Iran leader releases Hossein Derakhshan, suspected of spying for Israel and given prison term of 19 years for ‘insulting Islam’
Ayatollah Ali Khamenei, Iran’s supreme leader, on Thursday pardoned the blogger Hossein Derakhshan after his six years in prison for spreading propaganda, insulting Islam and cooperating with hostile countries, Iranian media reported.
Iranian bloggers credit Derakhshan, an Iranian-Canadian journalist who lived in Tehran before moving to Toronto in 2000, with launching a blogging revolution in the Islamic republic by publishing instructions on the subject in Farsi. No reason was given for his release.

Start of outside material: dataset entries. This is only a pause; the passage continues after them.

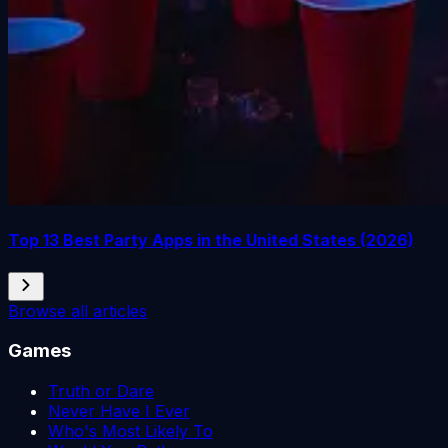
Top 13 Best Party Apps in the United States (2026)
Browse all articles
Games
Truth or Dare
Never Have I Ever
Who's Most Likely To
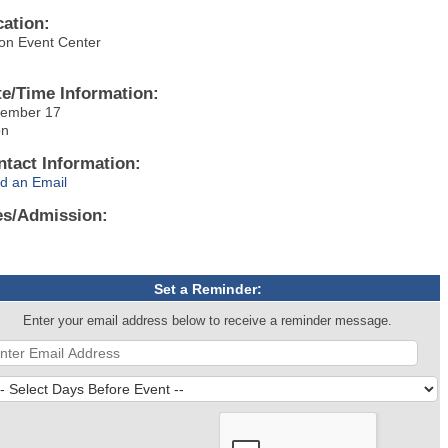
cation:
on Event Center
te/Time Information:
ember 17
on
ntact Information:
d an Email
es/Admission:
Set a Reminder:
Enter your email address below to receive a reminder message.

“I’m free after six years,” he wrote on his Google Plus page on Thursday. “I thank God. I’m so grateful to Ayatollah Khamenei.”
Derakhshan was imprisoned in 2008 in Tehran on suspicion of spying for Israel and sentenced in 2010 to more than 19 years in prison, Iranian media said. He had published material criticising the Tehran government and visited Israel in 2006. Iran does not recognise Israel, and Iranians are banned from going there.
At the start of this year Khamenei pardoned or shortened the sentences of thousands of prisoners, mostly those in jail for crimes such as robbery, in what he said was an amnesty to mark first the birthday of the Prophet Mohammed and then, in March, the anniversary of Iran’s 1979 Islamic revolution.
Iran’s president, Hassan Rouhani, perhaps wary of antagonising powerful hardliners sceptical of his rapprochement with the west over Iran’s nuclear programme, has not made significant policy changes on political freedom. But, months after his landslide election victory last summer about 80 political prisoners were freed. In 2013 Iran executed more people relative to its population size than any other country, rights activists claim.